Activity: Please, from the entries below, transcribe exactly the lines that begin at the line with "当直無し・オンコール無し" and end at the line with "Tymbark napój roślinny", without the pictures.

Records from a dataset:
+++

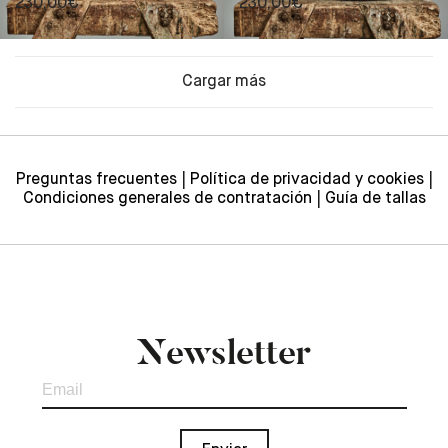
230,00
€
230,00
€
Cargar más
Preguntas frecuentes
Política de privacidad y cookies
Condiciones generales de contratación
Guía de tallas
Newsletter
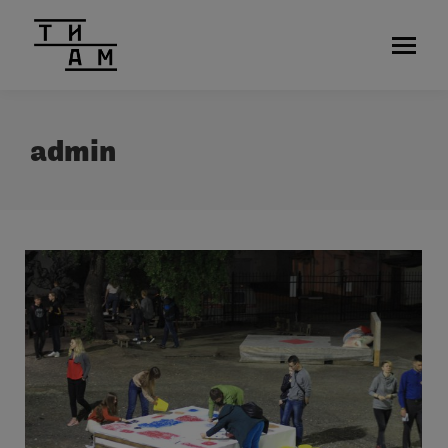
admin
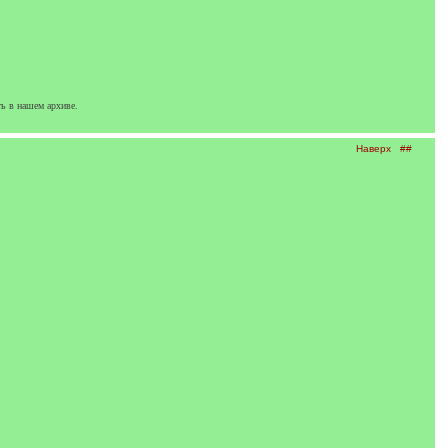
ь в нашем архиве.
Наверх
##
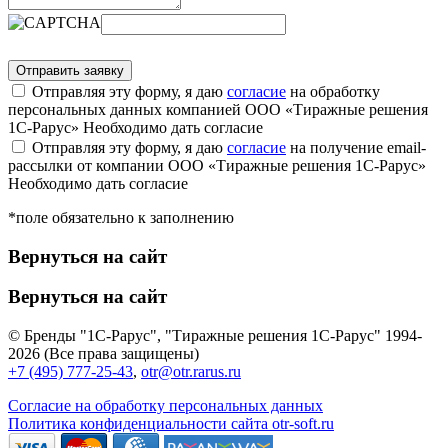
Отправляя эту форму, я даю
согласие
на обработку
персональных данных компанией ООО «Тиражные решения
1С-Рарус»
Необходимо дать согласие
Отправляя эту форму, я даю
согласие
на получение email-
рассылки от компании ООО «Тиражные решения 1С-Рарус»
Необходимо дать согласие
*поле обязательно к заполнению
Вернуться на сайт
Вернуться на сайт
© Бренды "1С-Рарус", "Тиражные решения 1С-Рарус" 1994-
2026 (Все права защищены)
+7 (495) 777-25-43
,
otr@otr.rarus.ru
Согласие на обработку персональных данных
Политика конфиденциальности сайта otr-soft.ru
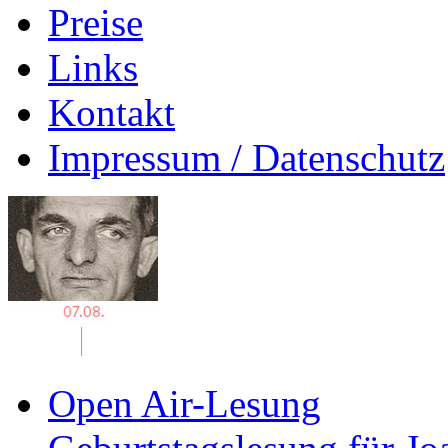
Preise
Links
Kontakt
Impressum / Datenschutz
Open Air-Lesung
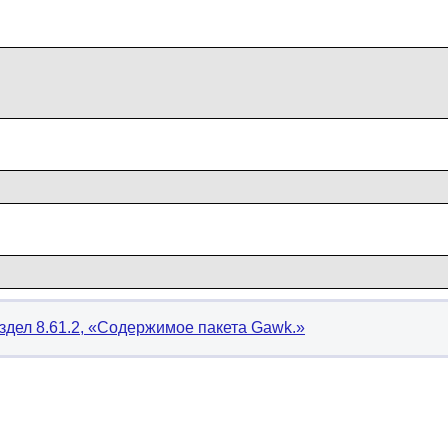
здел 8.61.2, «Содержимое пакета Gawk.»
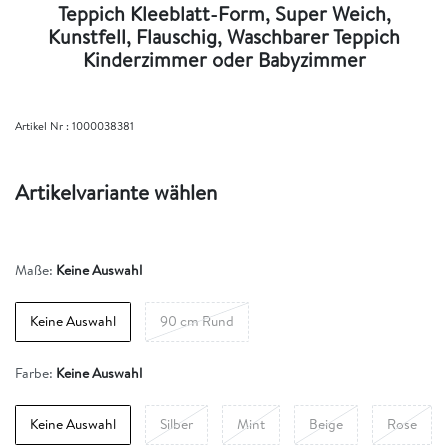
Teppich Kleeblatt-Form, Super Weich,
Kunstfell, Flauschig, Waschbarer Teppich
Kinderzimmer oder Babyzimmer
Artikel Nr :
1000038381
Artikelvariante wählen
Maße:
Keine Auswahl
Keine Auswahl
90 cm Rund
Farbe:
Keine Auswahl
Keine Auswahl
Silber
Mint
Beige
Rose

+++

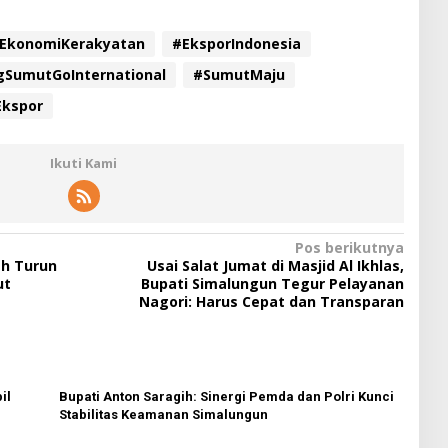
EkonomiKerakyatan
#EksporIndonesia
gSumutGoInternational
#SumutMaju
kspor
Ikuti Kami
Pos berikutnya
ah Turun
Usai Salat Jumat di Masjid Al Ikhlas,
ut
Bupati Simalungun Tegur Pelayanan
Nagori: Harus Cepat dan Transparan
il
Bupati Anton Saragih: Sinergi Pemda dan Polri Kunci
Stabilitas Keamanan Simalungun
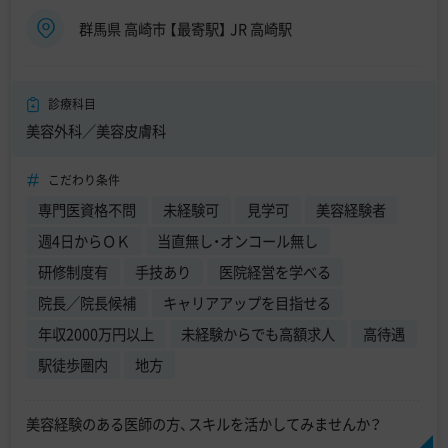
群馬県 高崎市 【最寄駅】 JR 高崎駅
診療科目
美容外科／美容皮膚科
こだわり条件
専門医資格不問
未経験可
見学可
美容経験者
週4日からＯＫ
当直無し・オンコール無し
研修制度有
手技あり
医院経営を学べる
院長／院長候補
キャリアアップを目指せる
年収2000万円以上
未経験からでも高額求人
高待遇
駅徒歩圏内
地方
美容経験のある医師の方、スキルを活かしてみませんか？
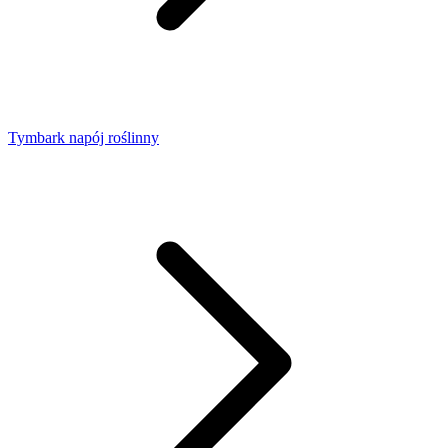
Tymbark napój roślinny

+++

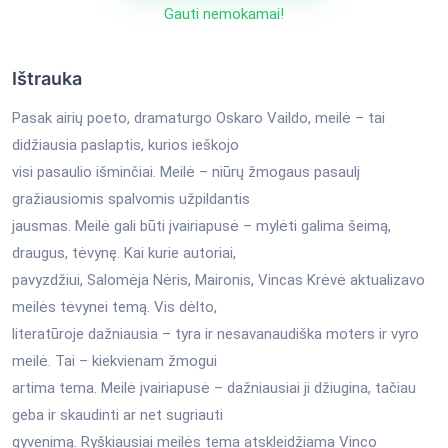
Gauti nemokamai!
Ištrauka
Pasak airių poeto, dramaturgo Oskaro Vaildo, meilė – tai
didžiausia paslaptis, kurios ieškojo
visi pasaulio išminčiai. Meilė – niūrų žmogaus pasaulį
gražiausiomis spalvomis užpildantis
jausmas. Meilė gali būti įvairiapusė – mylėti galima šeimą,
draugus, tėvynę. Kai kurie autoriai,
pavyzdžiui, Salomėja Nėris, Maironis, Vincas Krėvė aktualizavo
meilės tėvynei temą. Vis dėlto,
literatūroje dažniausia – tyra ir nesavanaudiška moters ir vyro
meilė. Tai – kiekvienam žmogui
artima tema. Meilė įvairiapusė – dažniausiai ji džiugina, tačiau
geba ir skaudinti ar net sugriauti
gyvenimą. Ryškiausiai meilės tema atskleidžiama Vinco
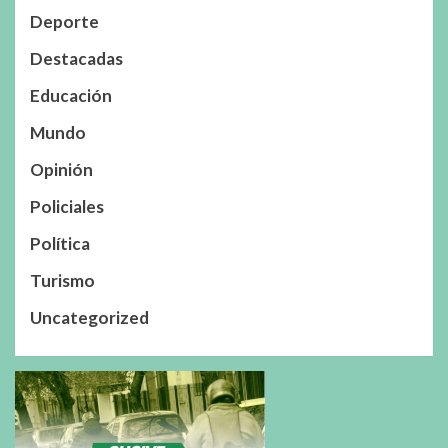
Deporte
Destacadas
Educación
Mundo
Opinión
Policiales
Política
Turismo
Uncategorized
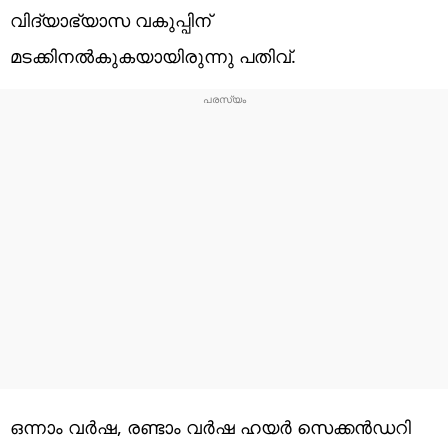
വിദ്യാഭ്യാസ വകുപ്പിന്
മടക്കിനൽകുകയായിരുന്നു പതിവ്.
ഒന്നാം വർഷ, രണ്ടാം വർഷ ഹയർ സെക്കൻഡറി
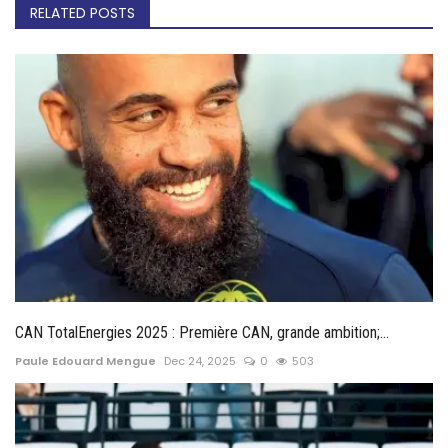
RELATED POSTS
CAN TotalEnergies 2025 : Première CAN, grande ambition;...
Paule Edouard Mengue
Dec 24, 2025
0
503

+++

Solved problem:
当直無し・オンコール無し
研修制度有
手技あり
医院経営を学べる
院長／院長候補
キャリアアップを目指せる
年収2000万円以上
未経験からでも高額求人
高待遇
駅徒歩圏内
地方
美容経験のある医師の方、スキルを活かしてみませんか？
Tymbark napój roślinny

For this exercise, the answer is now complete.